Table of contents
What is type 1 diabetes mellitus?
This is how Diabetes type 1 occurs: When the destruction of insulin is formed by beta cells occurs with an autoimmune condition, and the pancreas becomes insensitive towards insulin production. People who get affected by type 1 diabetes are young adults (20-22), teenagers (13-19), and children (12 or below). In some cases, it is seen in infants (newly born) and toddlers (6 months -1 year) also.
Insulin helps to distribute glucose and sugar to other body parts, but beta cells don’t function properly, and glucose stays in one place by increasing its blood sugar level and eventually skyrocketing blood sugar.
Genes also play a prominent role in causing type 1 diabetes. Autoantibodies are often seen in this condition. It causes dehydration, weight loss, strokes, etc.
T cells are also responsible for the cause of this condition because T cells fight with beta cells and harm them, and eventually, insulin doesn’t form in the absence of beta cells. It is commonly believed that cow’s milk can cause type 1 diabetes; however, it isn’t yet proven.
In diabetes type 1, some symptoms or signs of diabetes type 1 starts appearing slowly and could be a signal of the onset of the disease,
- Excessive hunger
- Repetitive urine release
- Always thirsty
- Sudden Weight loss
- Mood swings
- Blurry vision
- Skin infection
If the above-mentioned symptoms of Diabetes type 1 are not taken seriously, they may convert into other major symptoms such as:
- Fast breathing
- Uncontrollable body shaking
What are the risk factors for type 1 diabetes mellitus?

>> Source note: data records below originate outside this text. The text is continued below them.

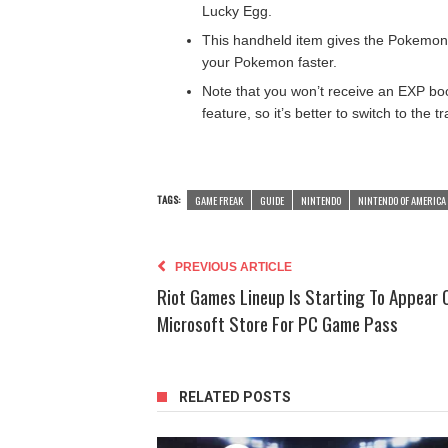
Lucky Egg.
This handheld item gives the Pokemon 
your Pokemon faster.
Note that you won’t receive an EXP bo
feature, so it’s better to switch to the 
TAGS:
GAME FREAK
GUIDE
NINTENDO
NINTENDO OF AMERICA 
PREVIOUS ARTICLE
Riot Games Lineup Is Starting To Appear 
Microsoft Store For PC Game Pass
RELATED POSTS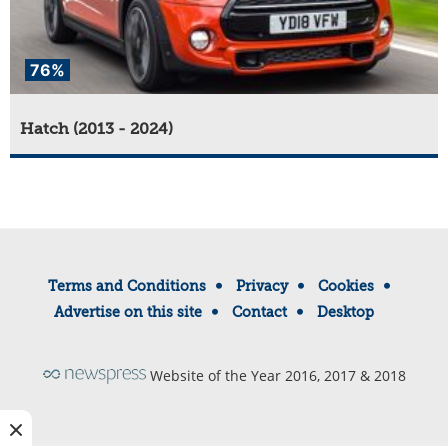
76%
Hatch (2013 - 2024)
Terms and Conditions
Privacy
Cookies
Advertise on this site
Contact
Desktop
Website of the Year 2016, 2017 & 2018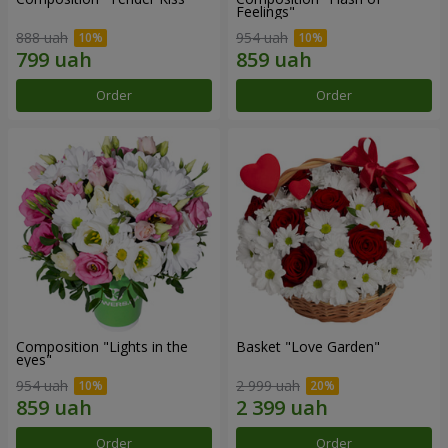
Feelings"
888 uah
954 uah
Order
Order
Composition "Lights in the
Basket "Love Garden"
eyes"
954 uah
2 999 uah
Order
Order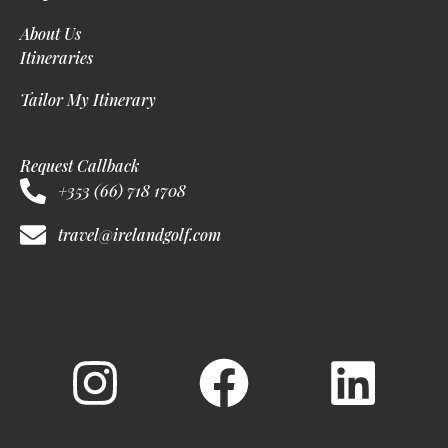
About Us
Itineraries
Tailor My Itinerary
Request Callback
+353 (66) 718 1708
travel@irelandgolf.com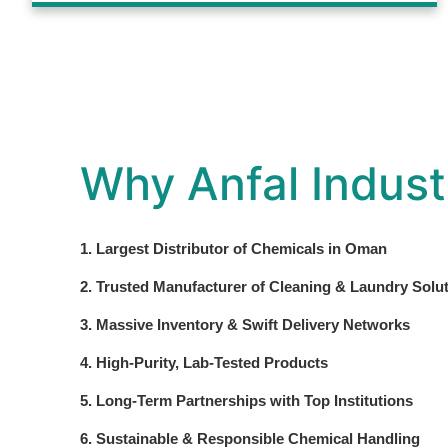
Why Anfal Indust
1. Largest Distributor of Chemicals in Oman
2. Trusted Manufacturer of Cleaning & Laundry Solu
3. Massive Inventory & Swift Delivery Networks
4. High-Purity, Lab-Tested Products
5. Long-Term Partnerships with Top Institutions
6. Sustainable & Responsible Chemical Handling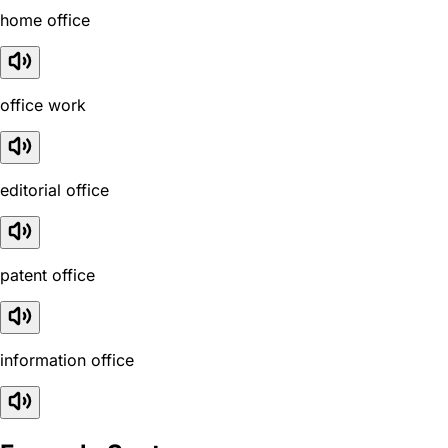
home office
office work
editorial office
patent office
information office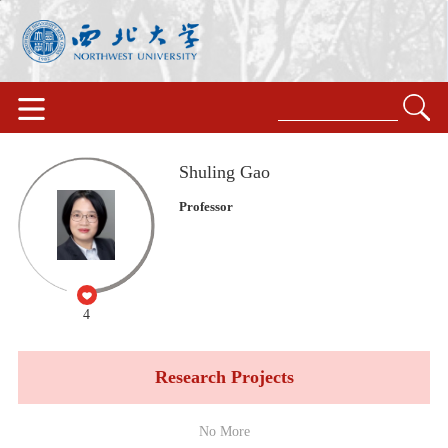
Shuling Gao
Professor
4
Research Projects
No More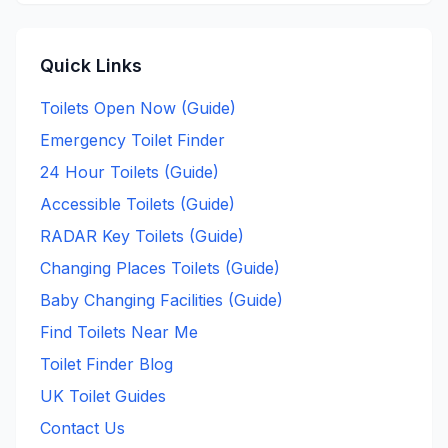
Quick Links
Toilets Open Now (Guide)
Emergency Toilet Finder
24 Hour Toilets (Guide)
Accessible Toilets (Guide)
RADAR Key Toilets (Guide)
Changing Places Toilets (Guide)
Baby Changing Facilities (Guide)
Find Toilets Near Me
Toilet Finder Blog
UK Toilet Guides
Contact Us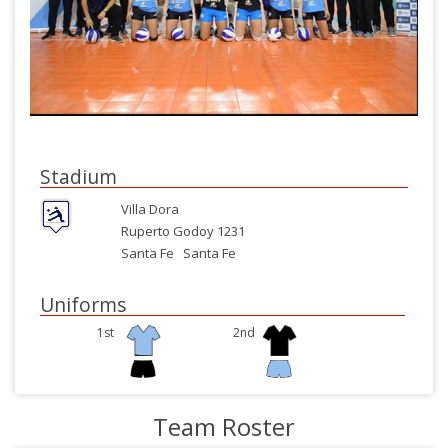
Stadium
Villa Dora
Ruperto Godoy 1231
Santa Fe
Santa Fe
Uniforms
1st
2nd
Team Roster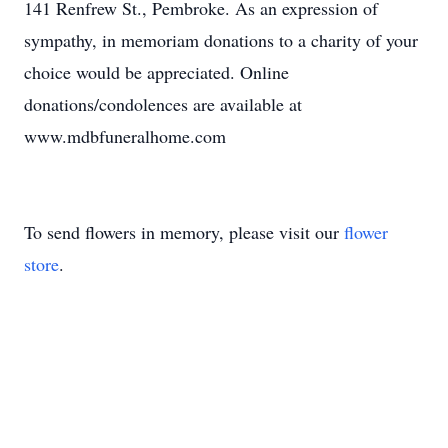
141 Renfrew St., Pembroke. As an expression of
sympathy, in memoriam donations to a charity of your
choice would be appreciated. Online
donations/condolences are available at
www.mdbfuneralhome.com
To send flowers in memory, please visit our
flower
store
.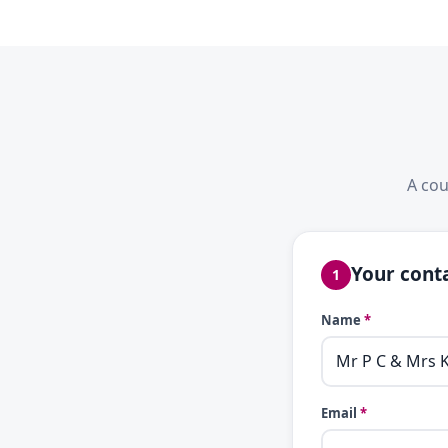
A cou
Your conta
1
Name
*
Email
*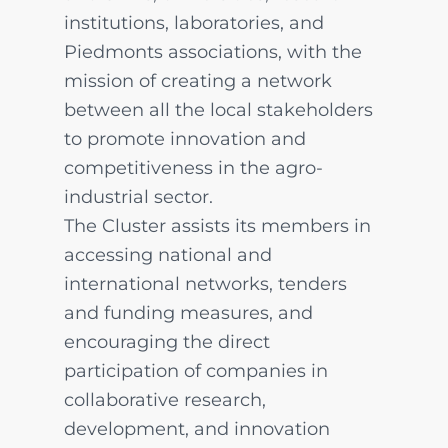
institutions, laboratories, and
Piedmonts associations, with the
mission of creating a network
between all the local stakeholders
to promote innovation and
competitiveness in the agro-
industrial sector.
The Cluster assists its members in
accessing national and
international networks, tenders
and funding measures, and
encouraging the direct
participation of companies in
collaborative research,
development, and innovation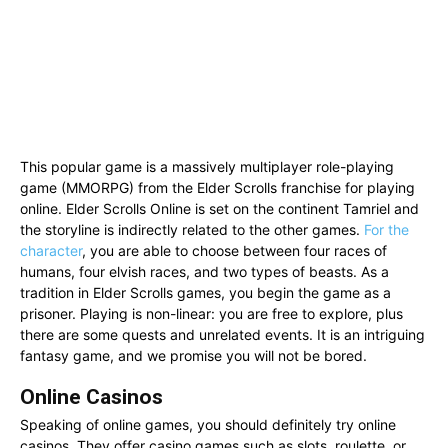
This popular game is a massively multiplayer role-playing
game (MMORPG) from the Elder Scrolls franchise for playing
online. Elder Scrolls Online is set on the continent Tamriel and
the storyline is indirectly related to the other games.
For the
character
, you are able to choose between four races of
humans, four elvish races, and two types of beasts. As a
tradition in Elder Scrolls games, you begin the game as a
prisoner. Playing is non-linear: you are free to explore, plus
there are some quests and unrelated events. It is an intriguing
fantasy game, and we promise you will not be bored.
Online Casinos
Speaking of online games, you should definitely try online
casinos. They offer casino games such as slots, roulette, or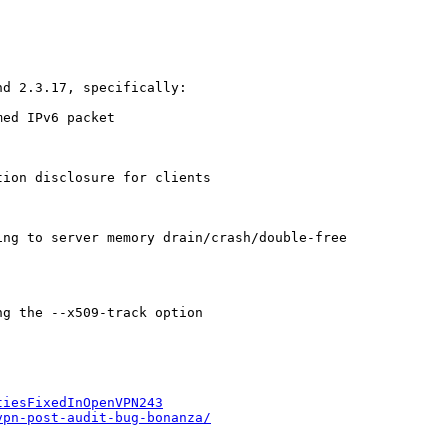
d 2.3.17, specifically:

ed IPv6 packet

ion disclosure for clients

ng to server memory drain/crash/double-free

g the --x509-track option

tiesFixedInOpenVPN243
vpn-post-audit-bug-bonanza/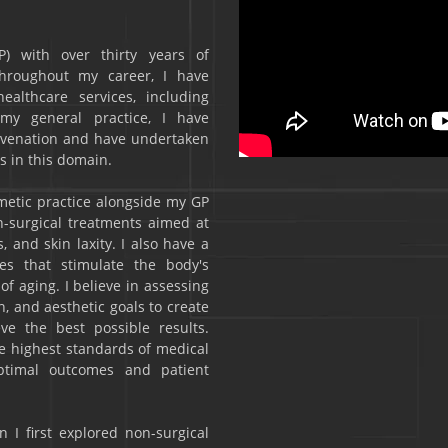
P) with over thirty years of
Throughout my career, I have
althcare services, including
 my general practice, I have
ejuvenation and have undertaken
s in this domain.
smetic practice alongside my GP
n-surgical treatments aimed at
 and skin laxity. I also have a
res that stimulate the body's
f aging. I believe in assessing
n, and aesthetic goals to create
ve the best possible results.
he highest standards of medical
optimal outcomes and patient
 I first explored non-surgical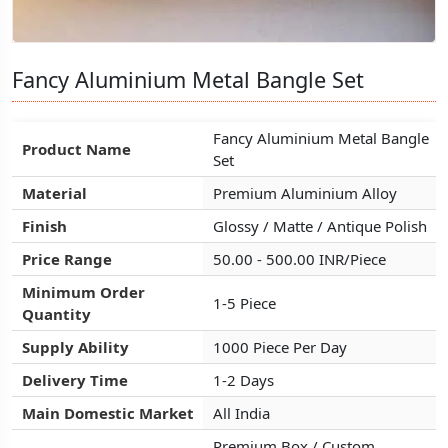
Fancy Aluminium Metal Bangle Set
Fancy Aluminium Metal Bangle Set
Fancy Aluminium Metal Bangle Set
Fancy Aluminium Metal Bangle
Fancy Aluminium Metal Bangle
Fancy Aluminium Metal Bangle
Product Name
Product Name
Product Name
Set
Set
Set
Material
Material
Material
Premium Aluminium Alloy
Premium Aluminium Alloy
Premium Aluminium Alloy
Finish
Finish
Finish
Glossy / Matte / Antique Polish
Glossy / Matte / Antique Polish
Glossy / Matte / Antique Polish
Price Range
Price Range
Price Range
50.00 - 500.00 INR/Piece
50.00 - 500.00 INR/Piece
50.00 - 500.00 INR/Piece
Minimum Order
Minimum Order
Minimum Order
1-5 Piece
1-5 Piece
1-5 Piece
Quantity
Quantity
Quantity
Supply Ability
Supply Ability
Supply Ability
1000 Piece Per Day
1000 Piece Per Day
1000 Piece Per Day
Delivery Time
Delivery Time
Delivery Time
1-2 Days
1-2 Days
1-2 Days
Main Domestic Market
Main Domestic Market
Main Domestic Market
All India
All India
All India
Premium Box / Custom
Premium Box / Custom
Premium Box / Custom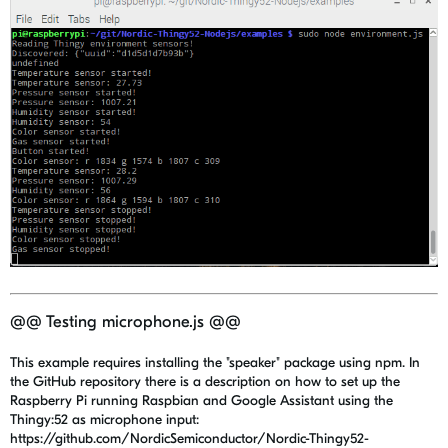
@@ Testing microphone.js @@
This example requires installing the "speaker" package using npm. In
the GitHub repository there is a description on how to set up the
Raspberry Pi running Raspbian and Google Assistant using the
Thingy:52 as microphone input:
https://github.com/NordicSemiconductor/Nordic-Thingy52-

- Hereditary (Genetic factor) – If one of the parents, grandparents, or siblings has diabetes, then the chances of acquiring diabetes type 1 increases by 10% and more than 10% if the child’s father has diabetes rather than their mom, grandparents, or siblings. Tests should be done as early as possible.
- If the patient has a problem within the pancreas, then type 1 diabetes can occur.
- Type/race – African-Americans, Chinese, and South Americans are usually candidates for type 1 diabetes. Caucasians predominantly have the propensity to acquire it.
- Environmental factors – People who belong to cold climatic countries have more chances of Diabetes type 1 rather than hot and humid countries people.
- Diabetes Type 1 arises because the insulin-producing capability of the pancreas is almost zero or is in trace amounts. First and foremost thing which type 1 diabetes patients should do is to start taking insulin shots or other forms of insulin. If insulin is not available due to any reason, or insulin is not the right choice, then the alternate option is Symlin.
If opting for insulin, then there are different forms with different outcomes, such as:
Short-acting – Gives a good and effective change but takes time to give relief takes around 45-50 minutes.
Example – Humulin
Intermediate – It normalizes diabetes type 1 but does not give quick relief. Stays for 13-15 hours.
Example – Novolin
Rapid or quick-acting – This one gives instant relief in a fraction of a second. Begins showing its positive impact in 10-15 mins.
Example – Apidra
Long-term – This helps for several hours or days.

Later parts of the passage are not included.